What Brought You to the Threshold of Becoming an Entrepreneur?


I suspect there are as many pathways to becoming an entrepreneur as there are entrepreneurs. Regardless of what brought you here today, your entrepreneurial journey has started, and you are on your way to achieving the success you have envisioned and deserve. My journey has been a unique process with lots of twists and turns that have taken me to the brink of despair one day and incredible heights the next. Glean as much as you can from my experiences to maximize the potential of your journey—and don’t forget to enjoy yourself!

My First Step


After two years of working in specialized recruiting, where I played matchmaker for clients and candidates, I’d been asked to help a multinational open its operations in Toronto, Canada. I was super excited, a little bit mystified, and completely unsure of what I was supposed to be doing. So there I was at twenty-five, a manager in charge of five employees with the responsibility to build a new division for a public company.

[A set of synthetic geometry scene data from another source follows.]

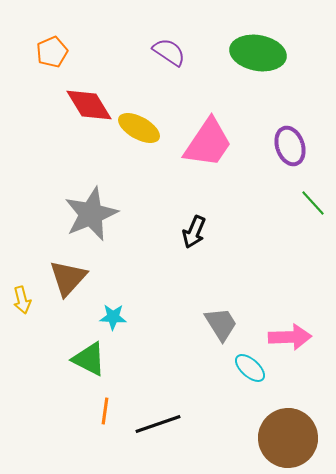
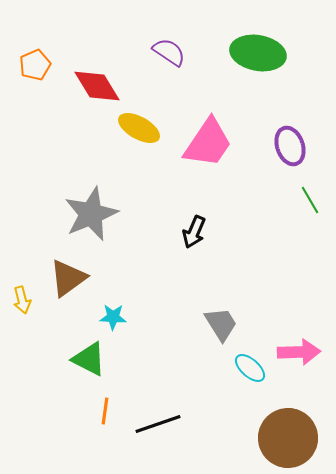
orange pentagon: moved 17 px left, 13 px down
red diamond: moved 8 px right, 19 px up
green line: moved 3 px left, 3 px up; rotated 12 degrees clockwise
brown triangle: rotated 12 degrees clockwise
pink arrow: moved 9 px right, 15 px down
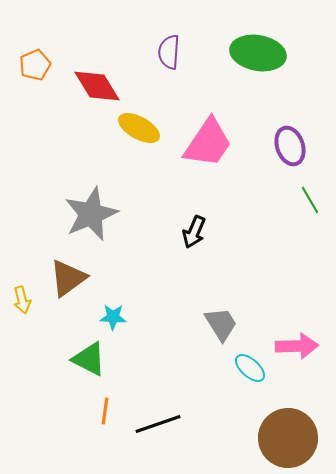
purple semicircle: rotated 120 degrees counterclockwise
pink arrow: moved 2 px left, 6 px up
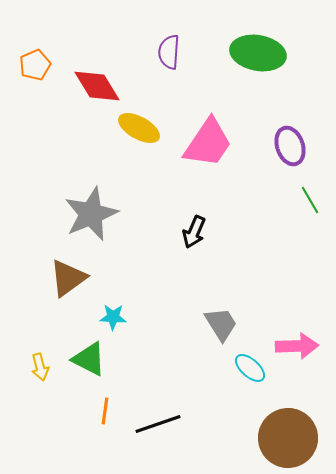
yellow arrow: moved 18 px right, 67 px down
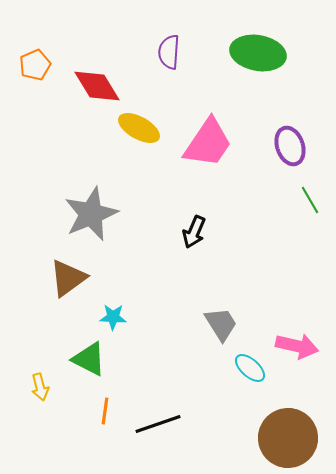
pink arrow: rotated 15 degrees clockwise
yellow arrow: moved 20 px down
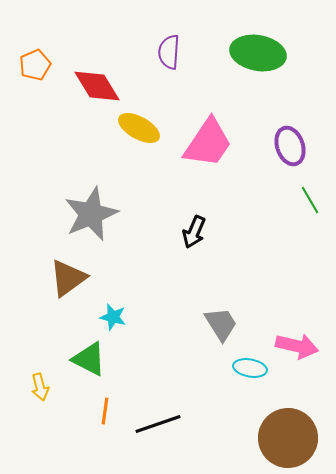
cyan star: rotated 12 degrees clockwise
cyan ellipse: rotated 32 degrees counterclockwise
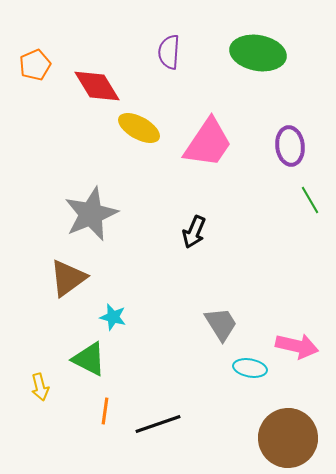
purple ellipse: rotated 12 degrees clockwise
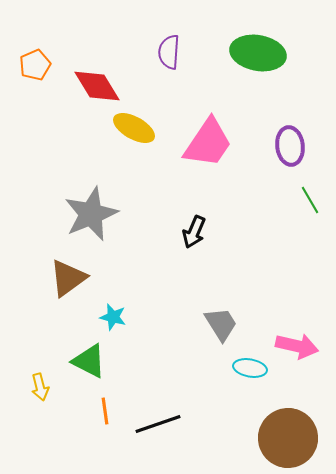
yellow ellipse: moved 5 px left
green triangle: moved 2 px down
orange line: rotated 16 degrees counterclockwise
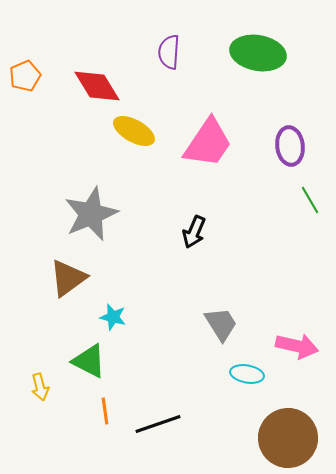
orange pentagon: moved 10 px left, 11 px down
yellow ellipse: moved 3 px down
cyan ellipse: moved 3 px left, 6 px down
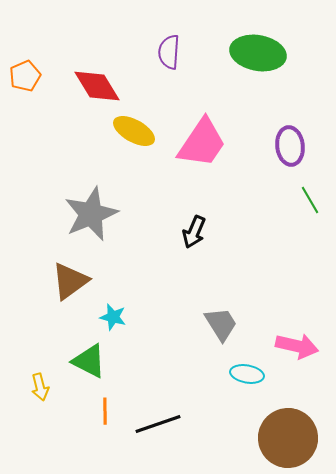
pink trapezoid: moved 6 px left
brown triangle: moved 2 px right, 3 px down
orange line: rotated 8 degrees clockwise
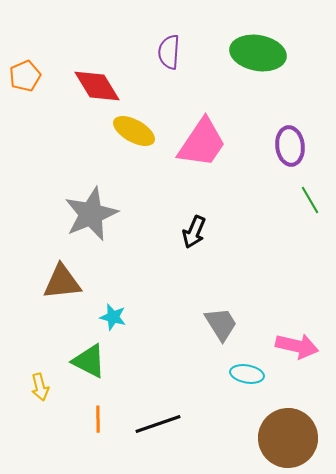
brown triangle: moved 8 px left, 1 px down; rotated 30 degrees clockwise
orange line: moved 7 px left, 8 px down
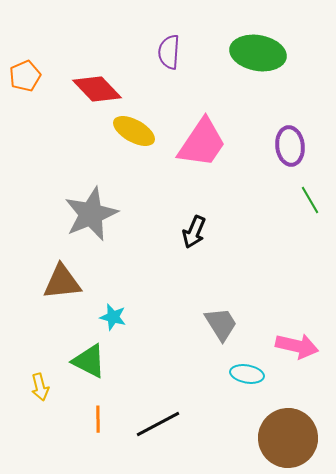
red diamond: moved 3 px down; rotated 12 degrees counterclockwise
black line: rotated 9 degrees counterclockwise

And my training? “All right, get after it.”

That didn’t seem to matter to my director. After his sparse words of encouragement, he smiled and walked away, leaving me at my desk with little clue of what to do and a whole lot of questions.

But, if my only marching orders were to get after it, then that was exactly what my team and I were going to do. I began by setting up a basic two-step strategy:

  1. Sell, sell, sell.
  2. Deliver excellence without exception.

It didn’t amount to much, but it spoke to our position as the new kid on the block. As a startup expanding into a new marketplace, we needed to be aggressive with our large-client acquisition right out of the gate. Further, if we were going to keep those clients and gain some traction, we needed to do things the right way.

Miraculously, our two-point plan worked. Soon, our Toronto office was the most successful in the company, even competing head-to-head with both the New York and LA markets. For the next two years, we enjoyed nonstop growth.

As our startup grew, so did my responsibilities and skills. First, the company began flying me out to California to sit on one of its committees. Then, before I knew it, I was being introduced not only to the various members of the C-Suite, but also to the chairman of the board.

That’s when they dropped the bombshell. “We want to offer you a new position,” they said. “We still need to write the job description, but once we do, we’ll send that along with our formal offer.”

It arrived the next week, and it was certainly generous. Not only would I be making tons more money—a $60,000 boost to my base salary, plus a huge variable component—I would also get to travel to our other branches to help them get established in new markets.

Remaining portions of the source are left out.